* [Exercise brief]: All entries are to be printed again exactly, with their images omitted.

* [Records for the exercise]:
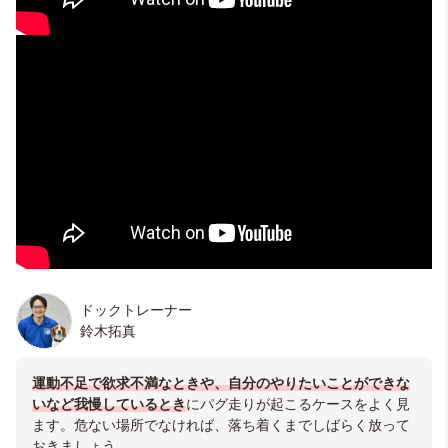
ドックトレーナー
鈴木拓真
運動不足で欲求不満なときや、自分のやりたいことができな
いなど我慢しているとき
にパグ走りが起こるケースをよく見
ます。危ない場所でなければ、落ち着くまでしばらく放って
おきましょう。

* [Exercise answer]:
ドックトレーナー
鈴木拓真
運動不足で欲求不満なときや、自分のやりたいことができな
いなど我慢しているとき
にパグ走りが起こるケースをよく見
ます。危ない場所でなければ、落ち着くまでしばらく放って
おきましょう。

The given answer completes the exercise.